The decision is simple. LiteLLM is useful if your team wants a self-managed proxy. TokenMix.ai is cleaner if you want a hosted OpenAI-compatible gateway across Gemini, Claude, GPT, DeepSeek, and open models without maintaining proxy infrastructure.

Confirmed vs Caveat

Claim Status Source / note
LiteLLM supports Google AI Studio Gemini through gemini/ Confirmed LiteLLM Gemini provider docs
LiteLLM exposes Gemini through OpenAI-style chat completions Confirmed LiteLLM lists /chat/completions under supported OpenAI endpoints
Google also has its own OpenAI-compatible Gemini endpoint Confirmed Google OpenAI compatibility docs
Gemini 3 Pro Preview should still be used False Google says it was shut down March 9, 2026
gemini-3.1-pro-preview is the current Pro target Confirmed Google model and pricing pages
Gemini 3 Flash and 3.1 Flash-Lite have API free tiers Confirmed Google Gemini 3 guide and pricing page
LiteLLM removes all Gemini-specific behavior No Thinking, service tiers, thought signatures, and model quirks still matter
LiteLLM is a managed multi-provider API product No It is software you operate unless you buy a hosted LiteLLM setup

Correct Gemini 3 Model Strings

The model string is the easiest place to make a costly mistake.

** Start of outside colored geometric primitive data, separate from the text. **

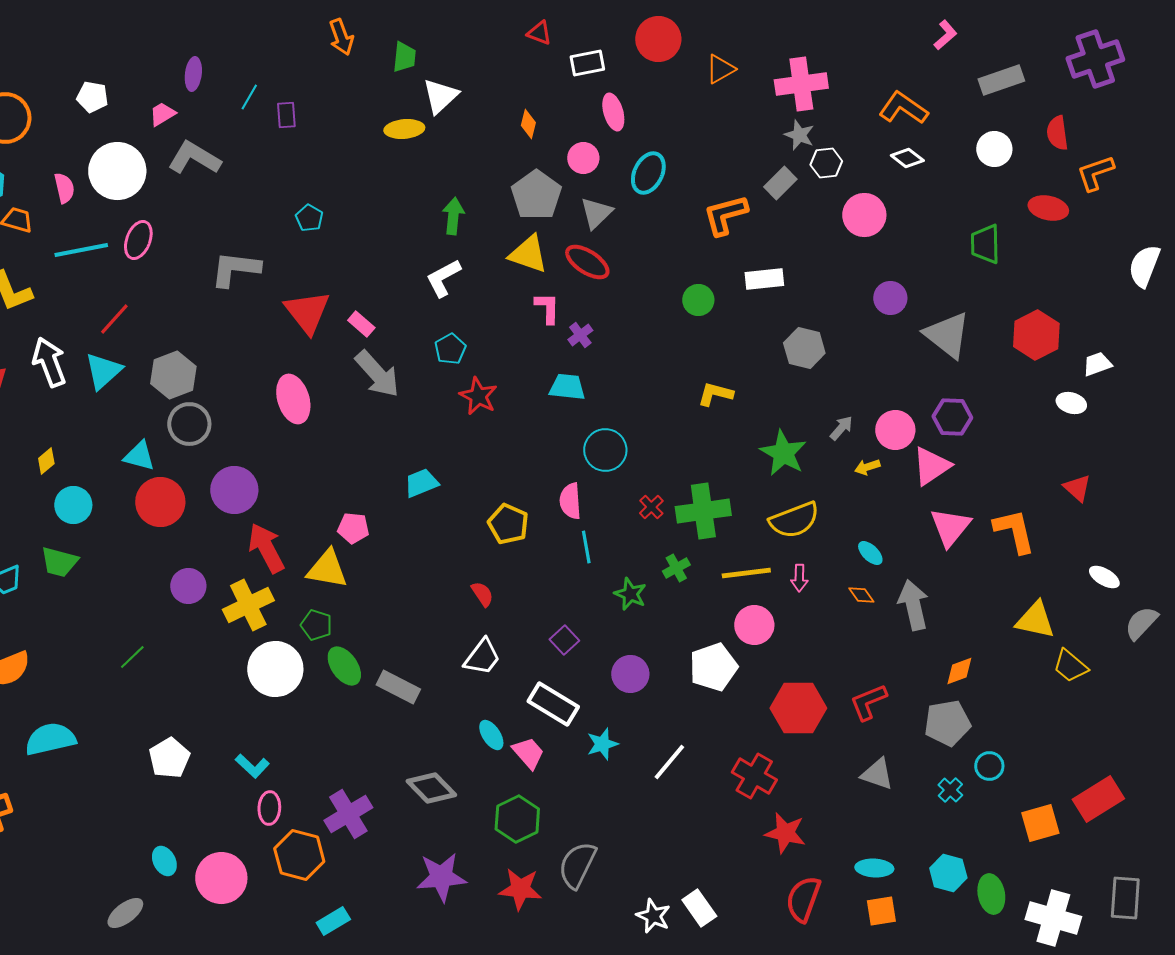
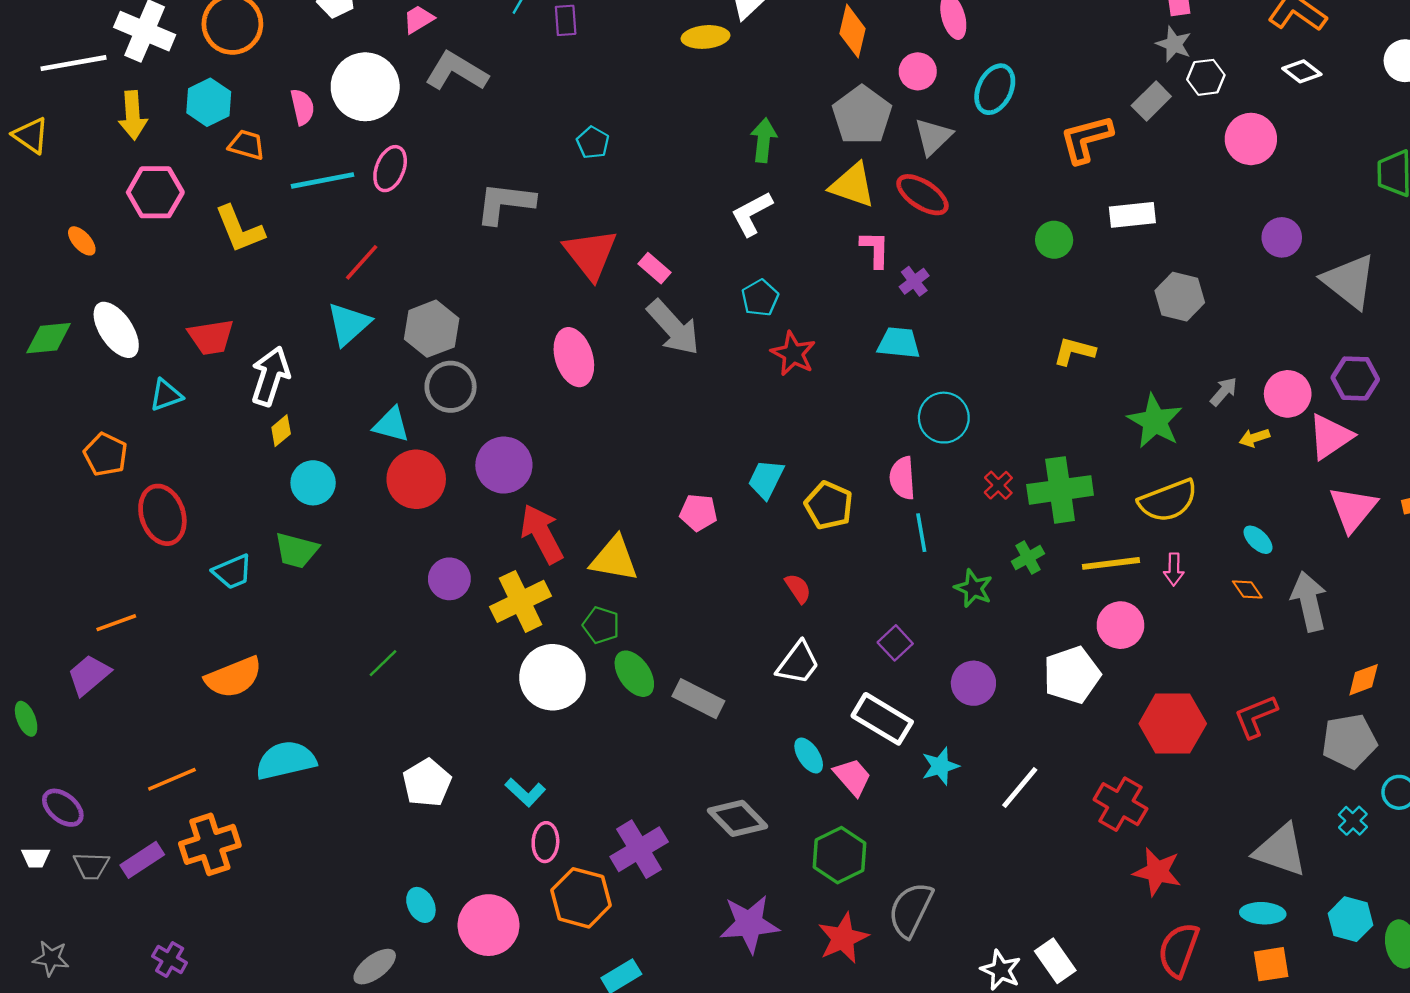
orange diamond: (528, 124) -> (853, 31), size x1.5
white arrow: (49, 362) -> (270, 376), moved, turned 39
cyan trapezoid: (421, 483) -> (766, 479), moved, turned -42
pink pentagon: (353, 528) -> (698, 512), moved
gray triangle: (877, 774) -> (1281, 850), moved, size x1.4
red star: (520, 889) -> (843, 938), turned -30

Use case LiteLLM provider model Local alias in config Status
Best Gemini reasoning gemini/gemini-3.1-pro-preview gemini-3.1-pro Current preview
General agent work gemini/gemini-3-flash-preview gemini-3-flash Current preview
High-volume low-cost tasks gemini/gemini-3.1-flash-lite-preview gemini-3.1-flash-lite Current preview
Legacy Gemini 3 Pro gemini/gemini-3-pro-preview Do not use Shut down March 9, 2026
Stable fallback gemini/gemini-2.5-flash gemini-2.5-flash Safer fallback

If a sample still shows gemini-3-pro-preview, treat it as a pattern example. For production, read the active model list first.

Three Integration Paths

Path Best for Strength Weakness
Google native Gemini SDK New Gemini-first apps Full Google feature access Not OpenAI-compatible
Google OpenAI compatibility endpoint Fast migration from OpenAI SDK No local proxy needed Gemini-specific gaps still exist
LiteLLM proxy Teams with local routing, budgets, logging One proxy across 100+ providers You operate the proxy
TokenMix.ai Production multi-model access Hosted OpenAI-compatible gateway External service dependency

LiteLLM is a good bridge. TokenMix.ai is a good product layer. The difference matters.

LiteLLM Proxy Setup

Install LiteLLM proxy:

uv tool install "litellm[proxy]"

Set your key:

export GEMINI_API_KEY="your-google-ai-studio-key"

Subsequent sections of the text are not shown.